● **PROBLEM**
From the listing below, reproduce exactly the lines starting with the one with "Welcome to our" and going on through the one with "Newsletter or community", both ends kept. No picture is copied.

● **DATA FOR ANALYSIS**
========

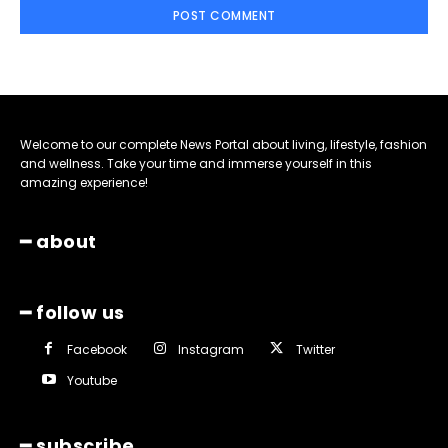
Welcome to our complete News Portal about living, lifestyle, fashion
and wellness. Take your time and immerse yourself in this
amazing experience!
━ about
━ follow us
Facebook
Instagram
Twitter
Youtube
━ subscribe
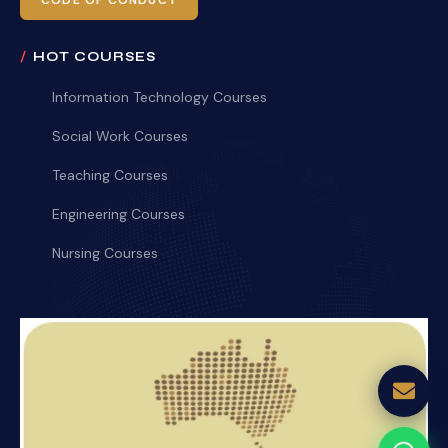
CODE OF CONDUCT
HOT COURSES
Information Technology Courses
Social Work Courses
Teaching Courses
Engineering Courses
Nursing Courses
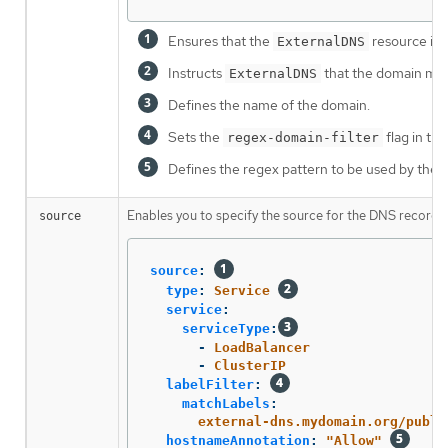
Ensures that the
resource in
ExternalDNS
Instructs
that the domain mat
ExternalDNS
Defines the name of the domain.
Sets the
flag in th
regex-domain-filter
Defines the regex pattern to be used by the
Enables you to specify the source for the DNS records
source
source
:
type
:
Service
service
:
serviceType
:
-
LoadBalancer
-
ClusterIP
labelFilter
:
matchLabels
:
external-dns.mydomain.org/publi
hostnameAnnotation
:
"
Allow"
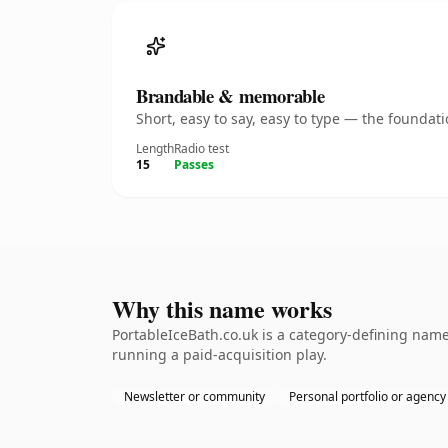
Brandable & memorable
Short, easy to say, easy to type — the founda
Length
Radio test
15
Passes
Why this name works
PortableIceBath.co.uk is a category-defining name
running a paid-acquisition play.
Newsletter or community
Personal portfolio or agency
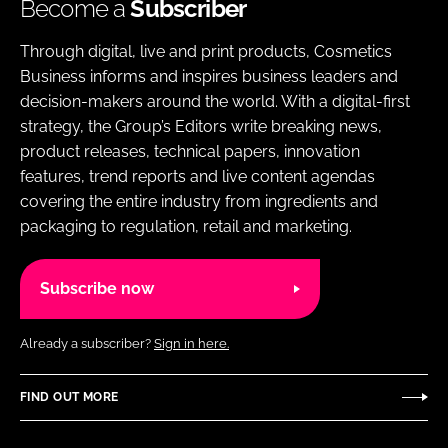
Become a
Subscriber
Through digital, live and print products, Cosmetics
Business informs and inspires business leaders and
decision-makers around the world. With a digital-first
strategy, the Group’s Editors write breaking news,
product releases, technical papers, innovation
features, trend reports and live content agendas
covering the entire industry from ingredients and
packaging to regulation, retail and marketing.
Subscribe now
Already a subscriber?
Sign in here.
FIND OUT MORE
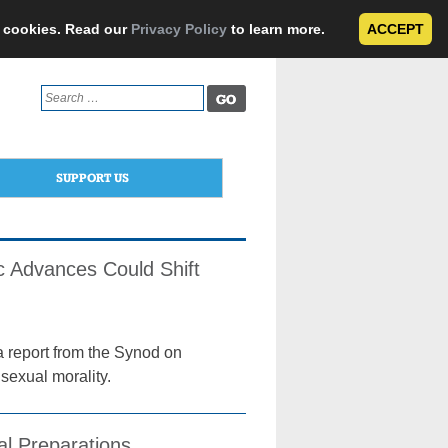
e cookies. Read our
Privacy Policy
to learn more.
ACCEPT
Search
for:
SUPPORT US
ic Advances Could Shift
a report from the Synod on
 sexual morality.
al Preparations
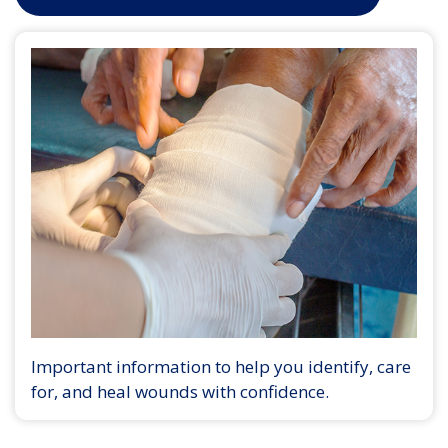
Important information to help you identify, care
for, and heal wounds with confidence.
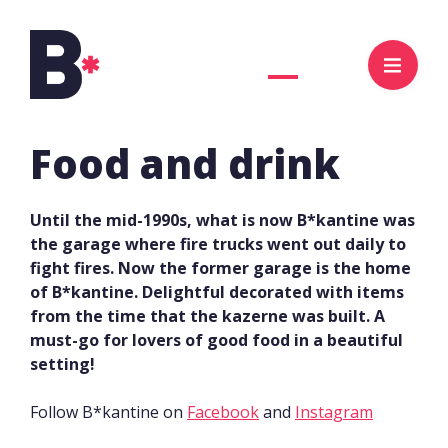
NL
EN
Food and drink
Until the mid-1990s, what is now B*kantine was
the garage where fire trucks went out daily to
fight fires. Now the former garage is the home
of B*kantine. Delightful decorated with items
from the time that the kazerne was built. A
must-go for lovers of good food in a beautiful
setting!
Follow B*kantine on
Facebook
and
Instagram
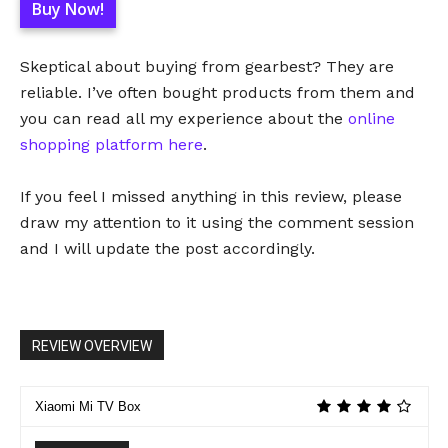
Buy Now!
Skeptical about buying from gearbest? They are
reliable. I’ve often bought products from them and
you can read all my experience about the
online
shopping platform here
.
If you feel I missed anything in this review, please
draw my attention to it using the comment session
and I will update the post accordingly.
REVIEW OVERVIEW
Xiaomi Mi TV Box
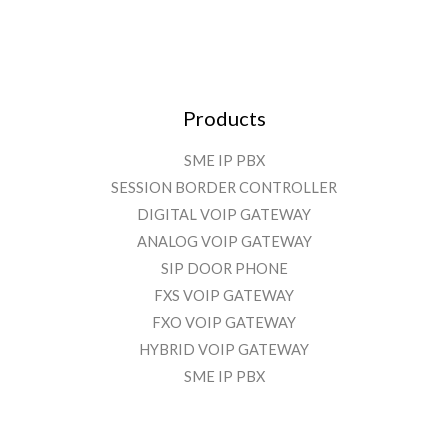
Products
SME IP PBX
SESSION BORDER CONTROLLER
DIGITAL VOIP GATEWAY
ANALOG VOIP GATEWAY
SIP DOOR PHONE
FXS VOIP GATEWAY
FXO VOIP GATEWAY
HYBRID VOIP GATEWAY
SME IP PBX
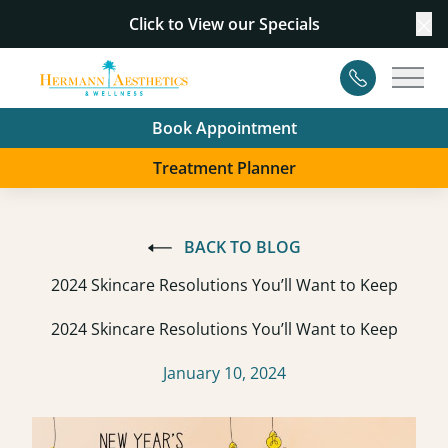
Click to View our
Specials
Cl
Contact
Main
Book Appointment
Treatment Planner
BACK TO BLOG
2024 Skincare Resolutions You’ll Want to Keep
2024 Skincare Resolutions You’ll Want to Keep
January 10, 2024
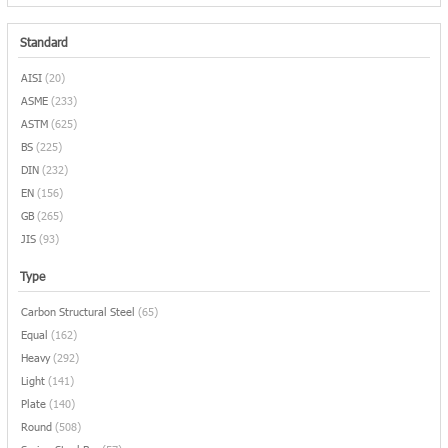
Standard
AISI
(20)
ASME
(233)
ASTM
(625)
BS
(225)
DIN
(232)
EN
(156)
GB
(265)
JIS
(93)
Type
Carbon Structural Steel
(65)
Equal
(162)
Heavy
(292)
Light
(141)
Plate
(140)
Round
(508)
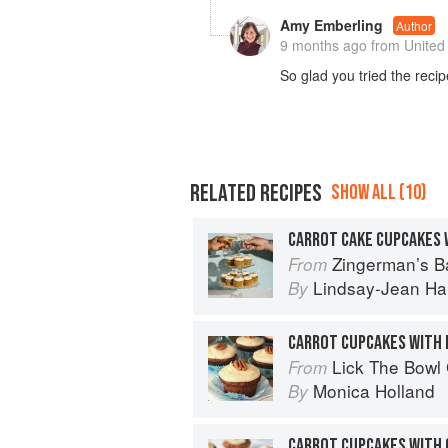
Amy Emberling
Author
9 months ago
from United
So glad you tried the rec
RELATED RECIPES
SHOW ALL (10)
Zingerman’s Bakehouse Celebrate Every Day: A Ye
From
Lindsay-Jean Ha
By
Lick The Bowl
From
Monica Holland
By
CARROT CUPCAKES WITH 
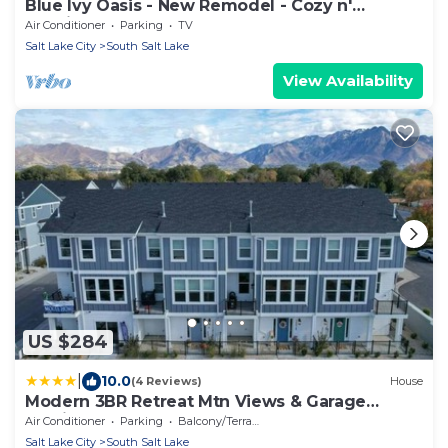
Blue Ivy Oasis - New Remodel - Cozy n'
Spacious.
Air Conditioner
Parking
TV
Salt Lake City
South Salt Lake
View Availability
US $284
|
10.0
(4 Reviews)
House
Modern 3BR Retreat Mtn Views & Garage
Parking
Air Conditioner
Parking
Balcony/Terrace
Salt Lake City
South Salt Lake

========

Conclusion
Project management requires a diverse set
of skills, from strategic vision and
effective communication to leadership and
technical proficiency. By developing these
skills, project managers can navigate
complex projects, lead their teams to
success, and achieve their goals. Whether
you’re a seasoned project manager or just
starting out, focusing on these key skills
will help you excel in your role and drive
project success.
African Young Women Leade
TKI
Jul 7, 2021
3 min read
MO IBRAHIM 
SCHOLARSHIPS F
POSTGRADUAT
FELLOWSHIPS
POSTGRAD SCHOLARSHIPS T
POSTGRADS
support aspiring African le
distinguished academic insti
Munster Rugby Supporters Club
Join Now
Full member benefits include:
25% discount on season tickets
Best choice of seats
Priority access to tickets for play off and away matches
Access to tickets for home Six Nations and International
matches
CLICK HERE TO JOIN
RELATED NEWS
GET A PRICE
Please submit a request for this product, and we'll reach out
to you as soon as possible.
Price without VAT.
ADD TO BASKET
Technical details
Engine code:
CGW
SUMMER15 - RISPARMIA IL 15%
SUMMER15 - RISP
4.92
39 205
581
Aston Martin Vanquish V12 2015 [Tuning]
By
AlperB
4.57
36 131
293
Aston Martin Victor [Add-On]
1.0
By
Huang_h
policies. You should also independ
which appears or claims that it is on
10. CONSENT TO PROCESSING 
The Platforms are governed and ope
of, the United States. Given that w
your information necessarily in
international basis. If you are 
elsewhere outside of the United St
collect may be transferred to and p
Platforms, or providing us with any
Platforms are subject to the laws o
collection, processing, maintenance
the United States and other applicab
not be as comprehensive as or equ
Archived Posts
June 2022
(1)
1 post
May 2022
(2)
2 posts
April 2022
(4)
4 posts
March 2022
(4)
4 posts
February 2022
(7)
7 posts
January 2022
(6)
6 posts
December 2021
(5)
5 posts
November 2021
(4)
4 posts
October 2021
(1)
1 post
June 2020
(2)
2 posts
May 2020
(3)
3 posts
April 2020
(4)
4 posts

========

● **YOUR RESPONSE**
Welcome to our complete News Portal about living, lifestyle, fashion
and wellness. Take your time and immerse yourself in this
amazing experience!
━ about
━ follow us
Facebook
Instagram
Twitter
Youtube
━ subscribe
CODE OF CONDUCT
HOT COURSES
Information Technology Courses
Social Work Courses
Teaching Courses
Engineering Courses
Nursing Courses
Ensures that the
resource in
ExternalDNS
Instructs
that the domain mat
ExternalDNS
Defines the name of the domain.
Sets the
flag in th
regex-domain-filter
Defines the regex pattern to be used by the
Enables you to specify the source for the DNS records
source
source
:
type
:
Service
service
:
serviceType
:
-
LoadBalancer
-
ClusterIP
labelFilter
:
matchLabels
:
external-dns.mydomain.org/publi
hostnameAnnotation
:
"
Allow"
Brandable & memorable
Short, easy to say, easy to type — the founda
Length
Radio test
15
Passes
Why this name works
PortableIceBath.co.uk is a category-defining name
running a paid-acquisition play.
Newsletter or community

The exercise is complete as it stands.